# Best Way To Strip Paint Off Frame?



## Toff (Sep 11, 2004)

I have a old painted Ti frame and I would like to strip the paint off it.

I would prefer not having to tear it down if possible.

Anyone know a way to do this halfway easily?

Also, would I need to do anything to Ti to protect it after stripping the paint off?


----------



## dh1 (Aug 28, 2004)

depends what you are trying to do. The best ways to strip paint is either sand or bead blasting or a chemical stripper (like aircraft stripper). Either way, I would not suggest that you do either without completely disassembling the bike. If you get the solvent or sand into your BB bearings or headset, your bearings will be shot...then you will have the expense of replacing them and refinishing. Better just to do it the right way. You can sand the paint off with sandpaper, but it will take forever.

If you are planning on refinishing afterwards, I really reccomend bead blasting then powdercoating. I had an old aluminum frame and fork done for about $55 three years ago, and that price included the blasting. I know some guys have taken bikes to a body shop for finishing and they turned out OK. I don't reccomend the rattle can finish, as most of them just aren't very durable.

If you are trying to go for the polished look, you will have to sand the frame several times with finer and finer grit papers after the paint is completely removed.


----------



## logbiter (Dec 30, 2003)

Toff said:


> I have a old painted Ti frame and I would like to strip the paint off it.
> 
> I would prefer not having to tear it down if possible.
> 
> ...


any way you look at it, you're gonna have to tear it down. if it was painted with 'wet paint' (as opposed to powder coat), you might be able to remove the paint with minerals spirits/paint remover and lots of rags (+ lots & lots of elbow grease).

if powder coated, chemical paint stripper (nasty stuff & a very messy & time comsuming job!!) or getting it bead/media blasted are the options.

basically, tearing it down & getting it blasted is gonna be the easiest.
there's been a number of threads about chemical paint stripping, search is your friend.

oh yeah, then you need to look up the polishing ti threads... no need for protection with ti frame though!


----------



## PutAwayWet (Jul 6, 2004)

I did my first one this winter. I used 100 grit sandpaper for the tubes, then got a non-aggressive wire wheel which I put in a hand drill to do around the bosses and welds and stuff. The wheel worked really well for polishing the tubes where I had sanded, too.

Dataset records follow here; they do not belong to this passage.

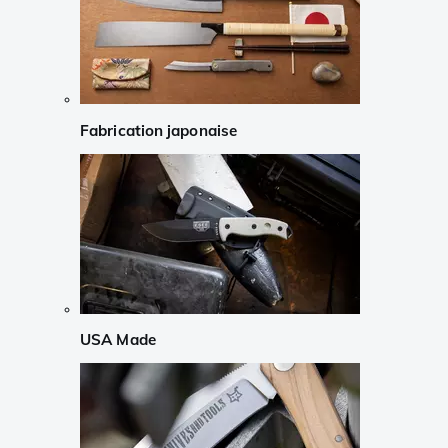
Fabrication japonaise
USA Made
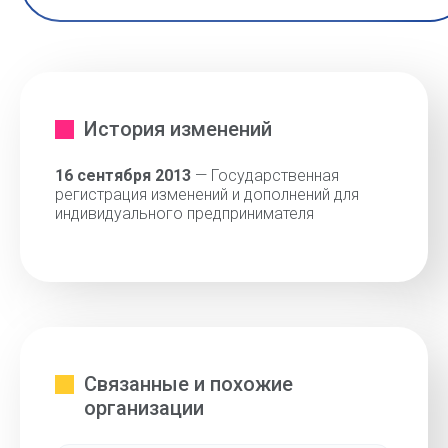
История изменений
16 сентября 2013
— Государственная
регистрация изменений и дополнений для
индивидуального предпринимателя
Связанные и похожие
организации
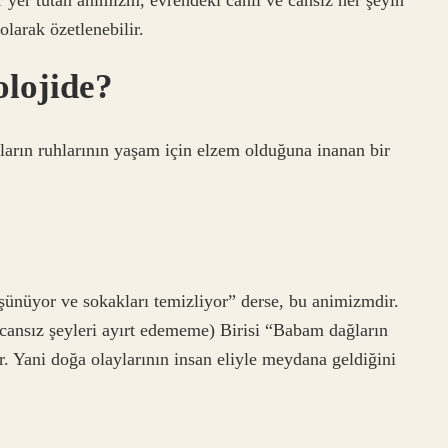
olarak özetlenebilir.
lojide?
ıların ruhlarının yaşam için elzem olduğuna inanan bir
şünüyor ve sokakları temizliyor” derse, bu animizmdir.
ve cansız şeyleri ayırt edememe) Birisi “Babam dağların
r. Yani doğa olaylarının insan eliyle meydana geldiğini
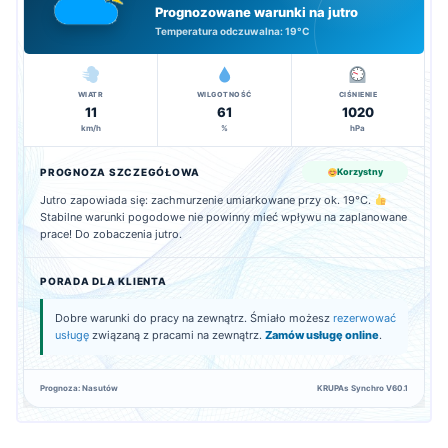
Prognozowane warunki na jutro
Temperatura odczuwalna:
19°C
WIATR
WILGOTNOŚĆ
CIŚNIENIE
11
61
1020
km/h
%
hPa
PROGNOZA SZCZEGÓŁOWA
Korzystny
Jutro zapowiada się: zachmurzenie umiarkowane przy ok. 19°C.
Stabilne warunki pogodowe nie powinny mieć wpływu na zaplanowane
prace! Do zobaczenia jutro.
PORADA DLA KLIENTA
Dobre warunki do pracy na zewnątrz. Śmiało możesz
rezerwować
usługę
związaną z pracami na zewnątrz.
Zamów usługę online
.
Prognoza: Nasutów
KRUPAs Synchro V60.1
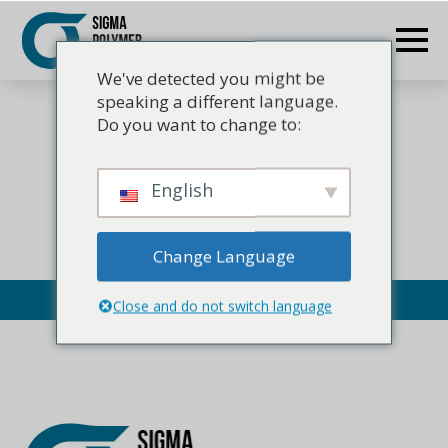
We've detected you might be
speaking a different language.
Do you want to change to:
English
Change Language
Close and do not switch language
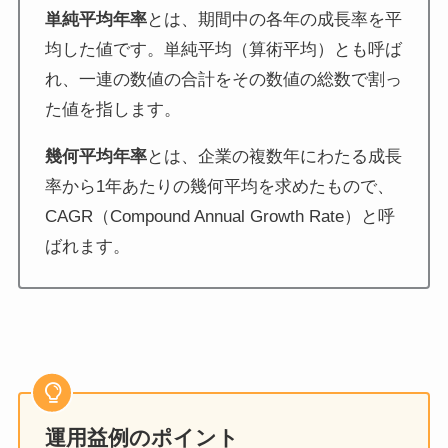
単純平均年率
とは、期間中の各年の成長率を平
均した値です。単純平均（算術平均）とも呼ば
れ、一連の数値の合計をその数値の総数で割っ
た値を指します。
幾何平均年率
とは、企業の複数年にわたる成長
率から1年あたりの幾何平均を求めたもので、
CAGR（Compound Annual Growth Rate）と呼
ばれます。
運用益例のポイント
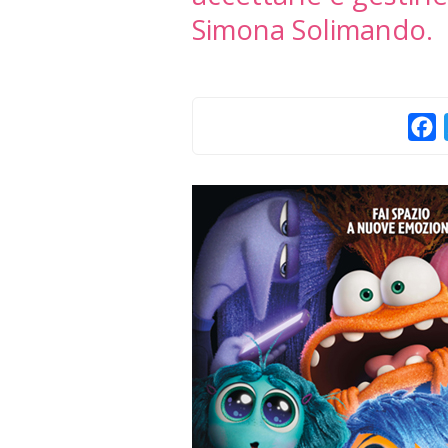
Simona Solimando.
F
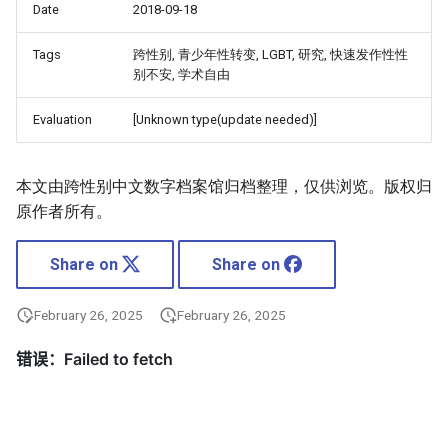
Date
2018-09-18
Tags
跨性别, 青少年性转变, LGBT, 研究, 快速发作性性
别不安, 学术自由
Evaluation
[Unknown type(update needed)]
本文由跨性别中文数字档案馆归档整理，仅供浏览。版权归
原作者所有。
Share on
Share on
February 26, 2025
February 26, 2025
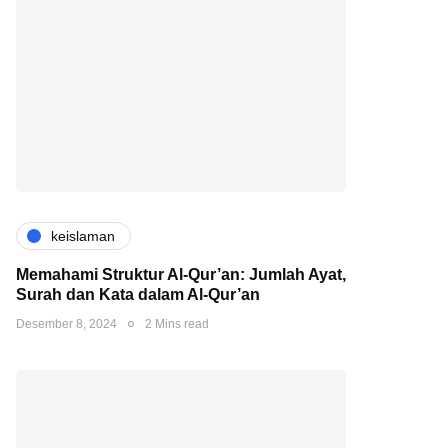
keislaman
Memahami Struktur Al-Qur’an: Jumlah Ayat,
Surah dan Kata dalam Al-Qur’an
Desember 8, 2024
2 Mins read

So long as you don't have any rust problems (which you shouldn't with Ti), I'd consider just a very light sanding with a scotchbrite type pad (available at you local autoparts paint department) to scuff the existing paint. After that, your new paint will stick like glue and you'll save yourself from having to strip it down to bare metal. In my case, I had to go to bare metal, as I had some surface rust that went below the paint in places.


----------



## cmooreboards (Jan 24, 2007)

I had to strip my powdercoat with ZIP STRIP. It's like a paste that you brush on. And when you brush it on, really really load that stuff on there. It's safe to put as much as you want on there, the more the faster it gets done. And I would highly recommend tearing down your whole frame. Your paint job will look wayyyy better. Just make sure to tape the important stuff off. And wire brushes are amazing for that stuff. Good luck


----------